Introducing auto-formatting in an existing codebase

At Intersec, we aim at maintaining a consistent style throughout all the code, depending on the programming language. For example, the C codebase is the most consistent, with our coding rules being enforced on code review. This enforcement, however, can lead to significant time loss and frustrations when patches must be repushed to be adapted to specific rules.

In the past, there has been several attempts at configuring auto-formatting tools. They were never fully satisfactory because several of our coding rules did not fit into the limited configuration options of these tools. This subject was born out of these attempts. However, instead of focusing on adapting the tools to our coding rules, we considered doing the opposite. What about adapting our coding rules (in particular, some of those peculiar rules) so that auto-formatting tools could be applied easily? After all, if some of our rules are too specific to exist in popular tools, maybe those rules cause more harm than improvement to our code.

Python

First step was Python, which we use extensively: for testing, in our build system as well as specific APIs. Python is the language where a specific coding style is the least enforced. Our guidelines tell us to follow PEP8, but this has never been particularly applied, hence a very heterogeneous codebase.

We looked into autopep8, yapf and black. Given the state of our codebase, any of these tools would involve significant changes when applied on all files. We decided to go with the most opinionated one, after discussing specific configuration options.

As expected, the changes were significant. A quick wc -l indicated that we had about 200k lines of python code. Launching black on every python file resulted in about +56k additions and -34k deletions. These are huge changes: although we are happy about the formatting, these changes practically ensure conflicts during branches merges, which may generate significant time loss as well.

Funnily enough, runing black on our whole codebase generated two errors where the output of black was not idempotent, in old code with dubious style. black was smart enough to detect that and provide the diff, so that the formatting could be fixed by hand.

Javascript

We considered using prettier for javascript, but decided to use eslint instead, as we already use eslint (happily) as a linter. Adding a few indentation rules, we can use eslint --fix as a sort of auto formatter. It is less opinionated than prettier, but fits nicely with our codebase.

For 236k lines of code, running eslint --fix on all JS files resulted in about 5k modifications only that fall into two main categories:

Specific coding rules that did not match with eslint rules.
Badly indented code that was fixed.

This is pretty good. The changes are relatively minimal, and this could be used to make sure that the code is properly formatted on new commits. However, it may require some user reformatting, as some constructs may cause some very ugly indentation (for example, declaring an object on multiple lines in a function call aligns the object fields with the opening bracket of the object, which can lead to very high indentation).

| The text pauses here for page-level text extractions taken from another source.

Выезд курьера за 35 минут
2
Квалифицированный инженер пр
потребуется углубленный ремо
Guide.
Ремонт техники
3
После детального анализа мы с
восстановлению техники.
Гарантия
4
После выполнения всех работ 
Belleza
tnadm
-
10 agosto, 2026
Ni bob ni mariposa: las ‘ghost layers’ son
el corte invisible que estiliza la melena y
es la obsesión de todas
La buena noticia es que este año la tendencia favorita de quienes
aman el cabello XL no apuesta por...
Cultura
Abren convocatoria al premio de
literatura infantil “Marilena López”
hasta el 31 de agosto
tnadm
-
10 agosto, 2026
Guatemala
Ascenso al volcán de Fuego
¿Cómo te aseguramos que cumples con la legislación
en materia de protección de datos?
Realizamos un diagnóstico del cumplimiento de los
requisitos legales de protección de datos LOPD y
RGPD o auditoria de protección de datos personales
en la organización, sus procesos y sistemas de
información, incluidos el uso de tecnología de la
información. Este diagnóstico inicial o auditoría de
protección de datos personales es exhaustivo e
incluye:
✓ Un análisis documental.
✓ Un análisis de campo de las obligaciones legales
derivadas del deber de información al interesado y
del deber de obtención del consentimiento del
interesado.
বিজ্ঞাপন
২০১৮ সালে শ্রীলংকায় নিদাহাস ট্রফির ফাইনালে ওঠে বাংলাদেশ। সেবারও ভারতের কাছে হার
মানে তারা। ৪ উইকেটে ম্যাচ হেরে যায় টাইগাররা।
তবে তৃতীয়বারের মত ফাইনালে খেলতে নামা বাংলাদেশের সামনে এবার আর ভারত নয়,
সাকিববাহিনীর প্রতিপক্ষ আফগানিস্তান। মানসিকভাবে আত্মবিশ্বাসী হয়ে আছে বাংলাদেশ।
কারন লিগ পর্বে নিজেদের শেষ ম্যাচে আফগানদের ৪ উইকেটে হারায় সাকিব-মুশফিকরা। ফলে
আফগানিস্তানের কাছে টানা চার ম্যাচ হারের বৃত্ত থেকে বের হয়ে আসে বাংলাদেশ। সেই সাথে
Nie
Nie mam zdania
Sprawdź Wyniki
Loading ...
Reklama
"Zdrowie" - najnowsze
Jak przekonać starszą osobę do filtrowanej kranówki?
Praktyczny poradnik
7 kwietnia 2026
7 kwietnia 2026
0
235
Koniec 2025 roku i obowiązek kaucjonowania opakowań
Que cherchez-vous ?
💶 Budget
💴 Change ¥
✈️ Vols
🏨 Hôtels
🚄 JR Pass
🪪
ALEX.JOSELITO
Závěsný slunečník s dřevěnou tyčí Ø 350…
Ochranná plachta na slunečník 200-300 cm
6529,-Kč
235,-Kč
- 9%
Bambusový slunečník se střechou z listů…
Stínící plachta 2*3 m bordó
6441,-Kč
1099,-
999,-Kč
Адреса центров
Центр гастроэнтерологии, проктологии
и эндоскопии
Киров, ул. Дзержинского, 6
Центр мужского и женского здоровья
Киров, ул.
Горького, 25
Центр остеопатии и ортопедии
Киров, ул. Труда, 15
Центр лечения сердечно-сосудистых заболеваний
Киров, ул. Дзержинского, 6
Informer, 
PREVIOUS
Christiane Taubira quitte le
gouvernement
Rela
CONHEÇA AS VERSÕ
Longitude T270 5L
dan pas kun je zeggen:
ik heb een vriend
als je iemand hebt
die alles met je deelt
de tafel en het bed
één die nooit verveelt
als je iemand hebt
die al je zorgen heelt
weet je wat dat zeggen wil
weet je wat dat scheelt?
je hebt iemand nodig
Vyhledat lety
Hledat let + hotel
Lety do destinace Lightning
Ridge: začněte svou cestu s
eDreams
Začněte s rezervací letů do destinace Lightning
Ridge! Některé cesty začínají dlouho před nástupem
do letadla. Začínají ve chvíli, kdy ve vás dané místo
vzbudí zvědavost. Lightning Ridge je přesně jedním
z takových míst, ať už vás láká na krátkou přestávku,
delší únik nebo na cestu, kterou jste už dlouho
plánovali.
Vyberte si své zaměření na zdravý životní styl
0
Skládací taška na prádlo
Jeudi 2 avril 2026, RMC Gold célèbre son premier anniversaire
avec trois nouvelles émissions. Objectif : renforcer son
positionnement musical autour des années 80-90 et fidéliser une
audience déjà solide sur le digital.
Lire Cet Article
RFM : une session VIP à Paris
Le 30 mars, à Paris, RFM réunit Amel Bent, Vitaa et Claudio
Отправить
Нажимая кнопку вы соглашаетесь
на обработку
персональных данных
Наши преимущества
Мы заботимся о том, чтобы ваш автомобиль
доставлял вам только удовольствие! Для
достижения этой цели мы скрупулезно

We also have around 120k lines of typescript. We are currently in the process of migrating our tslint configuration to eslint, which, when finished, will also allow us to format our typescript code using eslint.

C

Our C Codebase was the most problematic. It uses Blocks, has grown to use a lot of idiosyncratic syntaxes and allows using higher-level data types through many custom macros. When used to it, the coding rules make the code easily readable for us. For a formatting tool however, not so much. C is notoriously hard to parse, and formatting tools can have a hard time understanding which identifiers are types, or which macros are used to simulate keywords or blocks.

The goal was to use clang-format, which supports blocks natively. However, the development version was needed to get support for some latest features, including whitelisting of specific macros as keywords or blocks.

The result is not entirely convincing though. We triggered a few bugs which breaks the indentation, and some of the reformatting leaves the code arguably less readable than before. This could possibly be alleviated by modifying our coding rules significantly to improve the formatting, but that would involve a lot of modifications to the whole codebase, which we would rather avoid.

Posted on Apr 8, 2020 at 17:54